外務省職員としての在外公館における経済協力の仕事について
今日、私たちはグローバル化した社会の中で遠く離れた人々とも互いにつながって生活しています。このため世界の各地で発生するさまざまな問題に私たち日本人も無関心ではいられず、国力に応じた対応が求められています。その中でも、国際的に重要となっているのが低開発国の貧困問題です。特に、アフリカのサブ・サハラ諸国(48か国)では、絶対的貧困や社会的格差が極端に大きく、人間として個人の尊厳が無視されたまま生活せざるを得ない人々が約50%いるといわれています。これらの人々は毎日1ドル以下の生活を送っているのが実情です。

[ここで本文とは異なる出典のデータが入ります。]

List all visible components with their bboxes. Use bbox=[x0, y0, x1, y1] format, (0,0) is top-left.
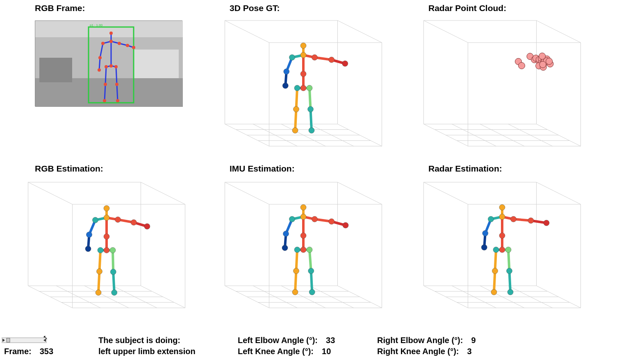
svg-point-69 bbox=[300, 43, 306, 49]
info-bar: Frame: 353 The subject is doing: left up… bbox=[0, 336, 644, 357]
svg-point-76 bbox=[342, 61, 348, 66]
svg-line-17 bbox=[105, 84, 105, 101]
action-line1: The subject is doing: bbox=[98, 336, 225, 345]
svg-point-82 bbox=[307, 85, 312, 91]
svg-point-258 bbox=[481, 244, 487, 250]
action-line2: left upper limb extension bbox=[98, 347, 225, 356]
svg-point-26 bbox=[118, 42, 121, 45]
right-knee-label: Right Knee Angle (°): bbox=[377, 347, 459, 356]
svg-point-158 bbox=[93, 217, 98, 223]
svg-point-163 bbox=[144, 224, 150, 229]
svg-point-267 bbox=[505, 247, 511, 253]
title-rgb-est: RGB Estimation: bbox=[35, 164, 103, 174]
svg-point-209 bbox=[282, 245, 288, 251]
svg-point-210 bbox=[312, 216, 318, 222]
svg-point-70 bbox=[300, 52, 306, 58]
svg-point-264 bbox=[493, 247, 499, 253]
svg-point-218 bbox=[307, 247, 312, 253]
svg-point-30 bbox=[105, 65, 108, 68]
svg-point-217 bbox=[292, 289, 298, 295]
svg-point-257 bbox=[482, 230, 488, 236]
svg-rect-3 bbox=[134, 50, 179, 78]
svg-line-10 bbox=[99, 58, 100, 70]
svg-line-130 bbox=[28, 182, 73, 204]
svg-point-80 bbox=[294, 106, 299, 112]
svg-line-41 bbox=[338, 20, 382, 43]
svg-point-165 bbox=[104, 247, 109, 253]
left-elbow-value: 33 bbox=[326, 336, 335, 345]
svg-point-211 bbox=[329, 219, 335, 224]
svg-line-203 bbox=[309, 250, 311, 271]
frame-value: 353 bbox=[40, 347, 53, 356]
svg-point-207 bbox=[289, 216, 295, 222]
svg-line-155 bbox=[113, 272, 114, 293]
svg-point-23 bbox=[101, 42, 105, 45]
svg-point-24 bbox=[98, 56, 102, 59]
svg-point-215 bbox=[294, 247, 300, 253]
svg-point-213 bbox=[300, 233, 306, 239]
svg-point-169 bbox=[110, 247, 116, 253]
svg-line-251 bbox=[494, 271, 495, 292]
svg-line-250 bbox=[495, 250, 496, 271]
svg-point-164 bbox=[104, 234, 109, 240]
svg-point-266 bbox=[491, 289, 497, 295]
svg-line-154 bbox=[113, 250, 113, 272]
svg-point-261 bbox=[544, 220, 549, 226]
left-knee-value: 10 bbox=[322, 347, 331, 356]
plot-radar-est bbox=[420, 174, 584, 309]
right-elbow-label: Right Elbow Angle (°): bbox=[377, 336, 463, 345]
svg-point-29 bbox=[109, 64, 113, 68]
plot-3d-pose-gt bbox=[221, 12, 385, 147]
svg-point-72 bbox=[284, 69, 289, 75]
svg-line-179 bbox=[225, 182, 269, 204]
title-imu-est: IMU Estimation: bbox=[230, 164, 295, 174]
svg-line-252 bbox=[508, 250, 510, 271]
plot-imu-est bbox=[221, 174, 385, 309]
svg-point-255 bbox=[499, 214, 505, 220]
svg-point-83 bbox=[308, 106, 314, 112]
svg-line-19 bbox=[116, 67, 117, 84]
svg-point-22 bbox=[109, 40, 113, 43]
svg-point-73 bbox=[282, 83, 288, 88]
svg-point-156 bbox=[104, 206, 109, 211]
svg-line-228 bbox=[424, 182, 468, 204]
svg-point-254 bbox=[499, 205, 505, 210]
svg-point-260 bbox=[528, 218, 534, 224]
svg-point-35 bbox=[116, 99, 119, 102]
svg-point-162 bbox=[131, 219, 137, 225]
svg-line-201 bbox=[296, 250, 298, 271]
svg-line-68 bbox=[311, 109, 312, 131]
svg-point-208 bbox=[283, 231, 289, 237]
svg-text:p1 · 1.00: p1 · 1.00 bbox=[90, 23, 103, 27]
svg-rect-4 bbox=[39, 58, 72, 82]
svg-point-21 bbox=[109, 32, 113, 35]
svg-line-16 bbox=[105, 67, 106, 84]
svg-point-27 bbox=[126, 44, 129, 47]
svg-line-177 bbox=[338, 182, 382, 204]
svg-point-118 bbox=[519, 62, 525, 69]
svg-point-265 bbox=[492, 268, 498, 274]
svg-point-157 bbox=[104, 215, 109, 221]
title-radar-pc: Radar Point Cloud: bbox=[428, 3, 506, 13]
svg-point-78 bbox=[300, 85, 306, 91]
svg-point-216 bbox=[294, 268, 299, 274]
left-elbow-label: Left Elbow Angle (°): bbox=[238, 336, 318, 345]
svg-point-167 bbox=[97, 269, 102, 274]
svg-point-34 bbox=[115, 83, 118, 86]
svg-line-152 bbox=[100, 250, 101, 271]
svg-line-92 bbox=[424, 20, 468, 43]
svg-point-160 bbox=[85, 246, 91, 252]
svg-line-43 bbox=[225, 20, 269, 43]
svg-point-161 bbox=[115, 217, 121, 222]
svg-rect-2 bbox=[35, 21, 183, 37]
svg-point-214 bbox=[300, 247, 306, 253]
svg-line-67 bbox=[309, 88, 311, 109]
svg-point-263 bbox=[499, 247, 505, 253]
svg-point-71 bbox=[289, 54, 295, 60]
svg-line-66 bbox=[295, 109, 296, 131]
svg-point-159 bbox=[86, 232, 92, 237]
svg-point-79 bbox=[294, 85, 300, 91]
svg-point-171 bbox=[112, 290, 117, 296]
svg-line-253 bbox=[510, 271, 511, 292]
right-knee-value: 3 bbox=[467, 347, 471, 356]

日本政府はこの問題への取り組みを外交の重点課題の一つとしており、外務省は各地で深刻化する貧困問題に対して、外交的的観点から経済協力を通じて解決に協力する主管官庁です。海外では、大使館等を通じて経済協力の国際約束の締結および政策的な推進等の活動を行っており、貧しい途上国の最前線で額に汗を流して孤軍奮闘しているのが大使館の経済協力班に勤務する館員です。
経済協力班館員は得意とする語学を駆使して、相手国政府との政策協議や交渉、欧米諸国の館員との協議,さらには世銀、IMF,UNDP等国際機関の職員との調整を日々の職務として行っています。この結果、これらさまざまな国の人々との間で仲間意識から親しい交友関係が生まれる機会も多くあります。さらに現地の実情を把握するため積極的に地方に出張することも多く、現場の状況を把握したうえで実現が必要と考えるプロジェクトの形成を行うこともあります。その結果を踏まえ、大使館として援助案件の決定や援助方針の策定が行われるので、経済協力担当官にとって非常にやりがいのある仕事です。
このような経済協力分野を担う館員の働きによって、日本政府が実施する各種の経済協力プロジェクトが実現し、被援助国の経済発展に貢献しています。このような経済協力は、途上国政府や国民から深く感謝され、日本との友好親善関係の強化に寄与しています。今後も日本政府は欧米諸国とは一味違う現場のニーズを踏まえた「日本的な援助」を実施することとしており、経済協力を担当する館員は使命感を持って日々の仕事を担っています。
みなさんも、さまざまな国の人々と協働する世界に飛び込んでチャレンジしたいと思いませんか。